A fired worker hunted down and shot to death six employees of an auto parts supply warehouse on Wednesday, then refused to surrender and was killed by police, authorities said.

"From the scene, it appears he went throughout the supply warehouse shooting them," acting Chicago Police Superintendent Philip Cline said. "They all suffered fatal gunshot wounds."

The gunman, identified by authorities as 36-year-old Salvador Tapia, had been fired six months ago for poor performance at Windy City Core Supply Inc., and recently made threatening telephone calls to one of the owners.

"According to management, he was fired six months ago for being a poor employee -- late, not showing up at work, causing trouble at work," Cline said. The phone calls were not reported to police.

When officers arrived Wednesday morning in answer to a call of shots fired, an employee with his hands tied behind his back, who had escaped, told them Tapia was inside and had shot several employees. Another worker who was caught in rush hour traffic also escaped the carnage.

Tapia may have arrived before some employees, then fired at arriving officers in two separate confrontations outside.

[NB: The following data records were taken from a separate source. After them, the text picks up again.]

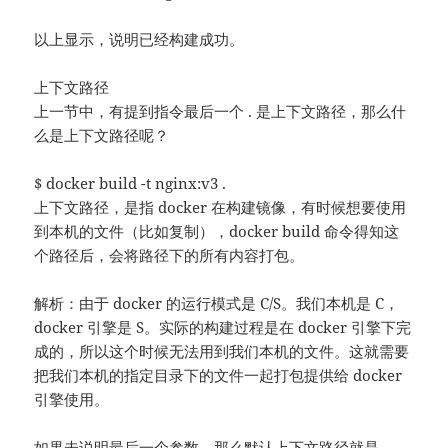
以上显示，说明已经构建成功。
上下文路径
上一节中，有提到指令最后一个 . 是上下文路径，那么什
么是上下文路径呢？
$ docker build -t nginx:v3 .
上下文路径，是指 docker 在构建镜像，有时候想要使用
到本机的文件（比如复制），docker build 命令得知这
个路径后，会将路径下的所有内容打包。
解析：由于 docker 的运行模式是 C/S。我们本机是 C，
docker 引擎是 S。实际的构建过程是在 docker 引擎下完
成的，所以这个时候无法用到我们本机的文件。这就需要
把我们本机的指定目录下的文件一起打包提供给 docker
引擎使用。
如果未说明最后一个参数，那么默认上下文路径就是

A team of heavily armed officers then stormed the warehouse -- which Cline described as a thicket of barrels, containers and auto engines -- and found Tapia hiding. He refused to put down his weapon, a Walther PP .380 pistol, and was killed by an officer, Cline said.

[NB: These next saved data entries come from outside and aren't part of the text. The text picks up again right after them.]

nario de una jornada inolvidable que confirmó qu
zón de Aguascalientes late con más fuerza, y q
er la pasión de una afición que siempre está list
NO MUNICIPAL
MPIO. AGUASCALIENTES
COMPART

Police searched the warehouse for hours afterward, looking for any additional victims amid the maze of auto parts.

Tapia had been arrested a dozen times in the past 14 years on various charges, including illegal possession of a weapon, domestic battery and assault. He was convicted in 1989 of illegal possession of a gun and received a year's probation.

"The problem here is easy access to a firearm," Cline said. "I mean here's someone who never should have had a gun, and it's tragic results from it."

Chicago, which has one of the nation's highest murder rates, has been in the forefront of U.S. cities suing gun manufacturers, distributors and retailers. Mayor Richard Daley frequently rails against the influx of weapons into the city that bans their sale inside its borders.

Last week in Ohio, an automotive supply plant worker killed one co-worker and wounded two others before killing himself.

Other workplace shootings in recent years include the July 1999 slayings of nine people at two Atlanta brokerage offices by a stock trader, who earlier killed his wife and two children. In December, a copier repairman shot to death seven people at a Xerox Corp. facility in Honolulu.

In February 2001, a former worker at a suburban Chicago Navistar factory who was about to start a prison term returned to the plant and opened fire, killing four and then himself.